Projection images of the vessels were taken to demonstrate DL-OCTL’s capability to visualize the vessel network and to quantify the vessel density, as compared to conventional OCTL. The projection images visually showed a higher consistency of the two methods than that indicated by the IOU calculated in the B-scans. First, this was due to the exclusion of the depth range with the segmentation artifacts in the superficial tissue by conventional OCTL from the depth range for projection. Second, projection tended to mitigate the differences of the segmented vessels along the depth direction. Yet, projection is widely used in similar imaging techniques, such as in OCTA37,38 and may still be a useful visualization tool for future clinical applications of DL-OCTL.

Validation of lymphangiography for imaging the micro-scale lymphatics is still challenging due to the lack of an imaging technique to provide the ground truth.
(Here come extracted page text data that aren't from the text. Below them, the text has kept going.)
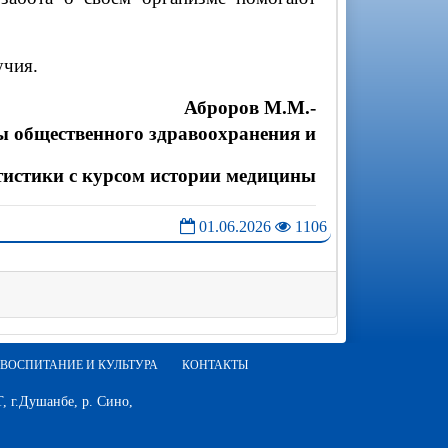
учия.
Аброров М.М.-
ы общественного здравоохранения и
тистики с курсом истории медицины
01.06.2026
1106
ВОСПИТАНИЕ И КУЛЬТУРА
КОНТАКТЫ
 г.Душанбе, р. Сино,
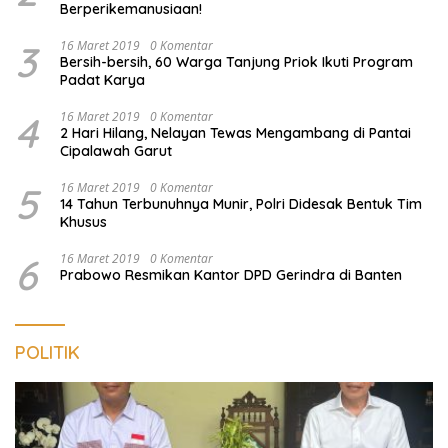
Berperikemanusiaan!
3
16 Maret 2019
0 Komentar
Bersih-bersih, 60 Warga Tanjung Priok Ikuti Program
Padat Karya
4
16 Maret 2019
0 Komentar
2 Hari Hilang, Nelayan Tewas Mengambang di Pantai
Cipalawah Garut
5
16 Maret 2019
0 Komentar
14 Tahun Terbunuhnya Munir, Polri Didesak Bentuk Tim
Khusus
6
16 Maret 2019
0 Komentar
Prabowo Resmikan Kantor DPD Gerindra di Banten
POLITIK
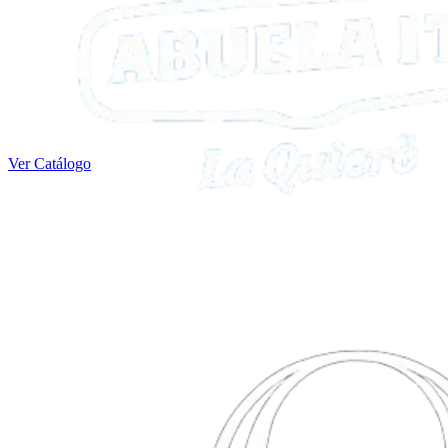
Ver Catálogo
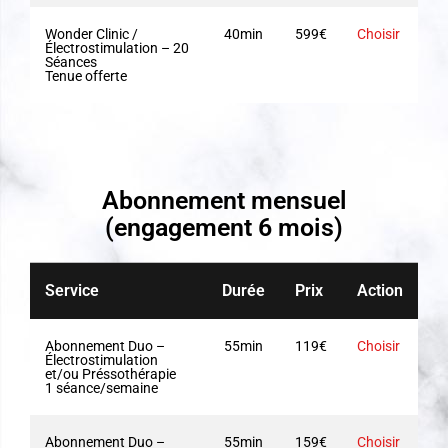
Wonder Clinic /
40min
599€
Choisir
Électrostimulation – 20
Séances
Tenue offerte
Abonnement mensuel
(engagement 6 mois)
Service
Durée
Prix
Action
Abonnement Duo –
55min
119€
Choisir
Électrostimulation
et/ou Préssothérapie
1 séance/semaine
Abonnement Duo –
55min
159€
Choisir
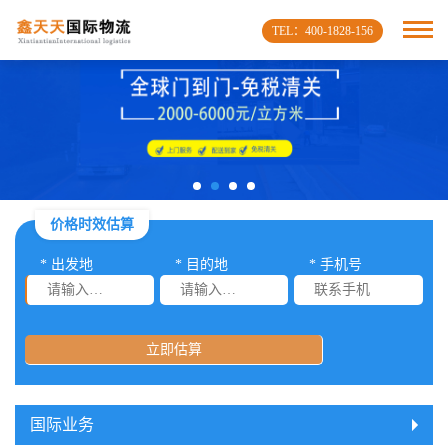
TEL：400-1828-156
价格时效估算
* 出发地
* 目的地
* 手机号
立即估算
国际业务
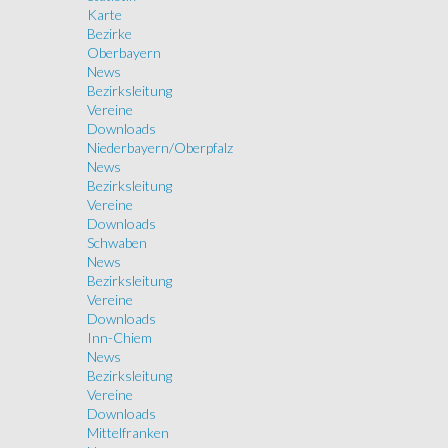
Karte
Bezirke
Oberbayern
News
Bezirksleitung
Vereine
Downloads
Niederbayern/Oberpfalz
News
Bezirksleitung
Vereine
Downloads
Schwaben
News
Bezirksleitung
Vereine
Downloads
Inn-Chiem
News
Bezirksleitung
Vereine
Downloads
Mittelfranken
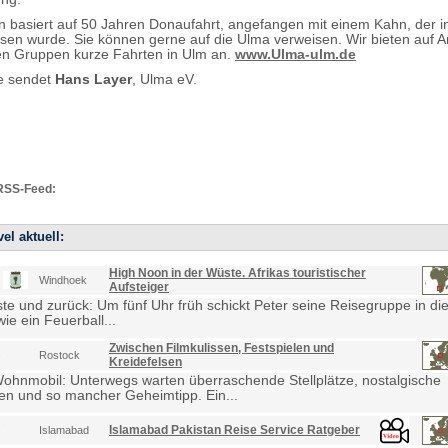
n basiert auf 50 Jahren Donaufahrt, angefangen mit einem Kahn, der i
sen wurde. Sie können gerne auf die Ulma verweisen. Wir bieten auf 
ten Gruppen kurze Fahrten in Ulm an.
www.Ulma-ulm.de
e sendet
Hans Layer
, Ulma eV.
RSS-Feed:
el aktuell:
High Noon in der Wüste. Afrikas touristischer
Windhoek
Aufsteiger
e und zurück: Um fünf Uhr früh schickt Peter seine Reisegruppe in die
ie ein Feuerball...
Zwischen Filmkulissen, Festspielen und
Rostock
Kreidefelsen
Wohnmobil: Unterwegs warten überraschende Stellplätze, nostalgische
en und so mancher Geheimtipp. Ein...
Islamabad Pakistan Reise Service Ratgeber
Islamabad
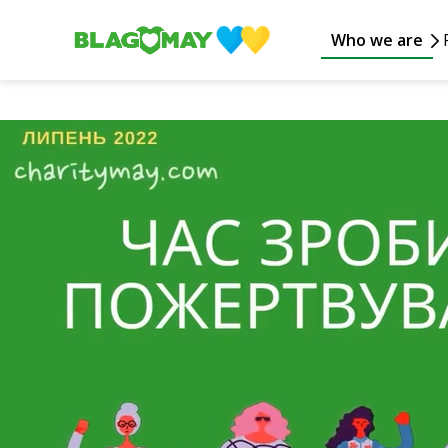
Who we are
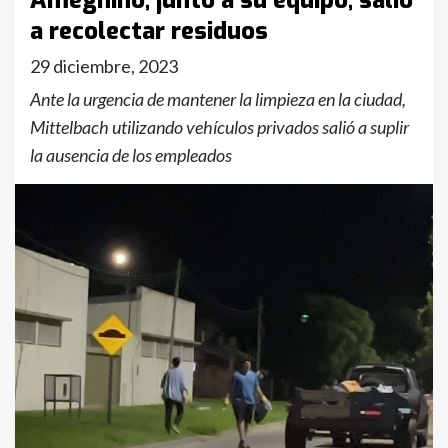
Ameghino, junto a su equipo, salió
a recolectar residuos
29 diciembre, 2023
Ante la urgencia de mantener la limpieza en la ciudad,
Mittelbach utilizando vehículos privados salió a suplir
la ausencia de los empleados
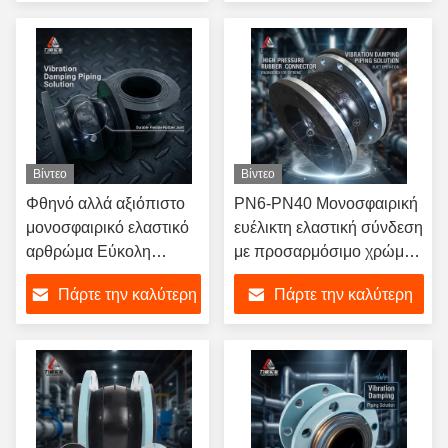
τιμή
τιμή
Βίντεο
Βίντεο
Φθηνό αλλά αξιόπιστο
PN6-PN40 Μονοσφαιρική
μονοσφαιρικό ελαστικό
ευέλικτη ελαστική σύνδεση
αρθρώμα Εύκολη
με προσαρμόσιμο χρώμα
εγκατάσταση και μακρά
φλάντζης και σύνδεση
Πάρτε την καλύτερη
Πάρτε την καλύτερη
αντοχή
φλάντζης / νήματος
τιμή
τιμή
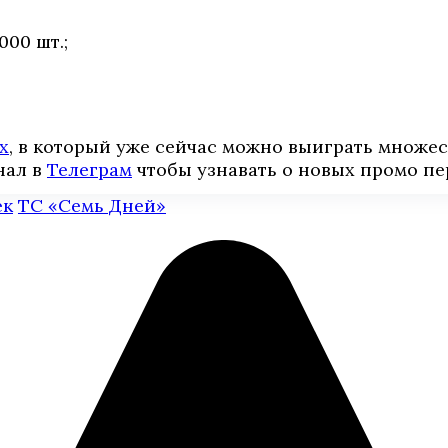
000 шт.;
х
, в который уже сейчас можно выиграть множе
нал в
Телеграм
чтобы узнавать о новых промо пе
ек
ТС «Семь Дней»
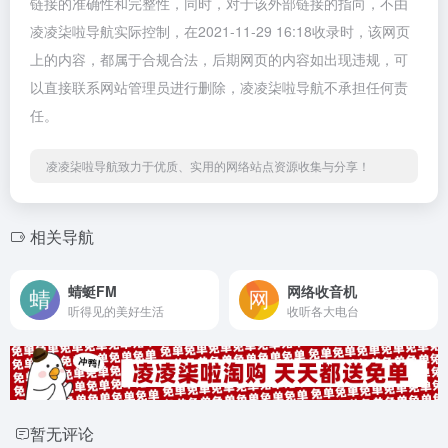
链接的准确性和完整性，同时，对于该外部链接的指向，不由
凌凌柒啦导航实际控制，在2021-11-29 16:18收录时，该网页
上的内容，都属于合规合法，后期网页的内容如出现违规，可
以直接联系网站管理员进行删除，凌凌柒啦导航不承担任何责
任。
凌凌柒啦导航致力于优质、实用的网络站点资源收集与分享！
相关导航
蜻蜓FM
网络收音机
听得见的美好生活
收听各大电台
暂无评论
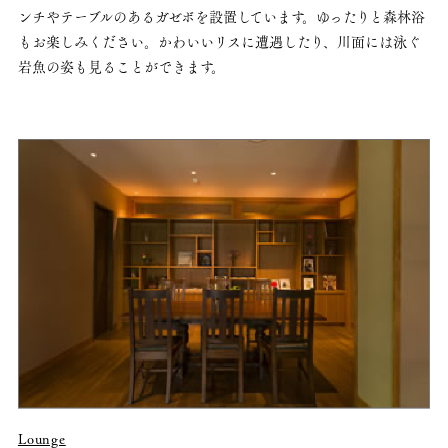
ンチやテーブルのあるガゼボを設置しています。ゆったりと森林浴
もお楽しみください。かわいいリスに遭遇したり、川面には泳ぐ
岩魚の姿も見ることができます。
Lounge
In this study, conventional OCTL based on thresholding with attenuation compensation was used as the best available ‘ground truth’ for the development and validation of DL-OCTL, as conventional OCTL previously showed promising imaging performance16. The DL-OCTL method demonstrated comparable results to conventional OCTL with reduced imaging artifacts that were caused by inaccurate OCT signal modelling associated with tissue heterogeneity. However, as the ‘ground truth’ is not perfect and comprises segmentation artifacts, both conventional OCTL and DL-OCTL methods might miss vessel segments that present poor vessel contrast (i.e., reduced optical transparency) and/or have very small dimensions. Future work can seek to improve the accuracy of the vessel labels by incorporating manual segmentation so as to develop a more accurate DL-OCTL method.

Conclusion

In conclusion, we demonstrated a DL-OCTL method for label-free imaging of the lymphatic and aqueous vein vessels in the eye with OCT. The DL-OCTL method, developed based on the U-Net network, showed promising imaging performance on ex vivo eyes, as compared to the previously proposed conventional OCTL method based on thresholding with attenuation compensation. In contrast to conventional OCTL, DL-OCTL mitigated the imaging artifacts that were caused by inaccurate OCT signal modelling associated with tissue heterogeneity, accelerated the processing speed and eliminated the requirement for OCT-related knowledge of the user for correct implementation. These improvements could collectively enhance the practicality of OCTL, potentially providing a more viable tool for preclinical and clinical applications.